待てよ、まだ出社して10分だし、何も疲れるようなことしてなくないか?
日本人は、どうやら疲れていなくても「お疲れさま」と言うらしいのです。
もはや「こんにちは」や「どうも」と同じような、人と人との間にある摩擦を減らすための滑らかな潤滑油です。
けれども、この「お疲れさま」と双子のように並んでいる「ご苦労さま」という言葉を混ぜこぜにして使うと、途端に人間関係のエンジンが奇妙な異音を立て始めてしまいます。
このふたつの言葉、似ているようでいて、生まれも育ちもまったく違います。
「ご苦労さま」のルーツをたどると、いきなり時代劇の世界にぶつかります。
漢字を眺めれば分かる通り、
「ご・苦労・様」
なのです。
相手に掛けさせた苦労を労う言葉なのですが、その背景には殿様と家臣の姿が透けて見えます。
「大儀であった」
「苦労をかけたな」
という、上から下への労い。構造として、自分が上で相手が下、という位置関係が最初から組み込まれているのです。
だからもし、タイムトラベルでやってきた江戸時代の侍が現代のオフィスにいたら。
若手社員が社長に向かって
「社長、ご苦労様です!」
と爽やかに声をかける場面を目撃した瞬間、間違いなく顔をしかめるはずです。
「ぬふっ!? 無礼者!
お主、何ゆえ上様に向かって
『苦労を評価してやる』
などと不遜な口をきいておるのだ!」
と。
あわや刃傷沙汰になりそうです。
私たちが悪気なく使っている「ご苦労さま」には、知らず知らずのうちに、小さな「殿様ビーム」が含まれてしまっているのかもしれません。
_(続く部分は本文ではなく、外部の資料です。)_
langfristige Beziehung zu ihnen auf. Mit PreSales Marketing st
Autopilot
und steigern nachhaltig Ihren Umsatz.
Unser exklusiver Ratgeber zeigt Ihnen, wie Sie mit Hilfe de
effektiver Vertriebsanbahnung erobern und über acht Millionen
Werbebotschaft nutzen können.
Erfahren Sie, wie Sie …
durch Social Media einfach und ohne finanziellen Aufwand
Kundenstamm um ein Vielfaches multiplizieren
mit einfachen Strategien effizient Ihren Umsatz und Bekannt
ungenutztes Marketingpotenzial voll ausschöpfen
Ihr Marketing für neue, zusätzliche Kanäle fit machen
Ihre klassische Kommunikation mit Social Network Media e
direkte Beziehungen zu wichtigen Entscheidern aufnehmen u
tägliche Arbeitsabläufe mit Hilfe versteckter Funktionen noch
一方で、「お疲れさま」の育ちはもう少し軽やかで、どこか泥臭いのです。
この言葉が社会に広まったのは、比較的新しく、昭和の高度経済成長期あたりのことです。
もともとは演芸界や芸能界の「楽屋言葉」だったというから面白い。
「お師匠さん、お疲れ様でございました」
と楽屋で交わされていた業界用語が、猛烈に働くサラリーマン社会へ感染し、定着していったのだといいます。
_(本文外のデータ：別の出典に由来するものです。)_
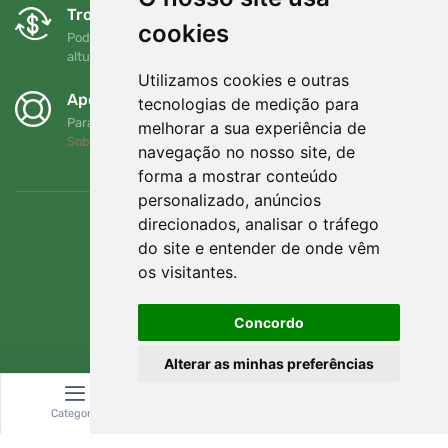
Trocas e devoluções gratuitas
cookies
Pode devolver ou trocar a sua encomenda em qualquer
altura no prazo de 90 dias
Utilizamos cookies e outras
Apoiamos a Trees.org
tecnologias de medição para
Para cada encomenda plantamos uma árvore! Leia mais
melhorar a sua experiência de
Sobre nós
.
navegação no nosso site, de
forma a mostrar conteúdo
personalizado, anúncios
direcionados, analisar o tráfego
do site e entender de onde vêm
os visitantes.
Concordo
Alterar as minhas preferências
Categoria
Pesquisar
Carrinho
© Topshelf s.r.o. Todos os direitos reservados.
「お疲れさま」の根底にあるのは、上下関係ではなく共感です。
「共に同じ時間を過ごし、同じように汗をかいた仲間」という、横並びの連帯感なのです。
だからこそ、上司から部下へはもちろん、部下から上司へ使っても失礼になりません。同じ舟に乗っているのだから、お互いに「お疲れさま」で良いのです。
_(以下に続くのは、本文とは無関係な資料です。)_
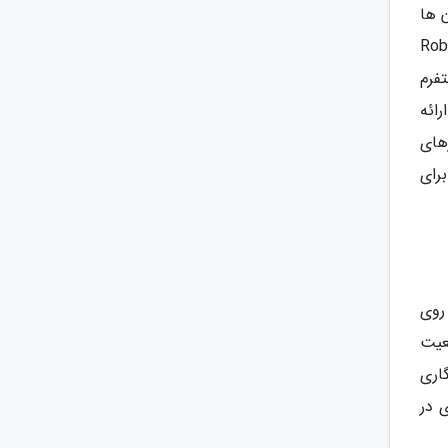
ی متاورسی را راه اندازی کند. Roblox میلیون ها
ربران و مجموعه خدمات خود را زیر یک سقف جمع کند. استفاده از Roblox
فرم
رائه
ی که سرورهای
و را برای
ه بر روی
عیت
 رمزنگاری
ی در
そう考えると、現代の私たちが直面するちょっとしたマナーの迷走も愛おしく思えてきます。
例えば、家に届いた荷物を受け取るとき。宅配便の配達員さんに何と声をかけるべきか。
「ご苦労さまです」
と言いかけて、ハッと口をつぐむ人が最近増えているそうです。無意識に「業者=下」という構図を作ってしまうのを避けるためか、
「ありがとうございます」や
「お疲れ様です」
に言い換える人が多いのだとか。
言葉の持つかすかな「上から目線」を、みんなの皮膚感覚が敏感に察知して、自然と変化させているのでしょうか。
言葉は辞書の中で静止しているのではなく、私たちの街角で生きているのです。
マナー本を開けば、「部下に『ご苦労様』はOKだが、上司にはNG」といった機械的なルールが並んでいます。
けれども、大切なのはテストの点数を取ることではない気がします。
なぜ「ご苦労さま」が上司に失礼なのかといえば、単にマナー講師が怒るからではありません。その言葉の歴史的な響きのなかに「相手をちょっと低く見積もるニュアンス」が紛れ込んでしまうからなのです。
言葉の服を着せるとき、相手に寒々しい思いをさせないための小さな配慮。
マナーとは要するに、お互いが気持ちよく過ごすための「優しさのドレスコード」なのでしょう。
朝一番の、誰も疲れていないオフィス。そこで交わされる
「お疲れ様です」
は、考えてみれば少し可笑しな文脈のバグかもしれません。
それでも、
「今日も一日、お互い無事に乗り切りましょうね」
という透明なエールだと思えば、悪くない響きなのかもしれません。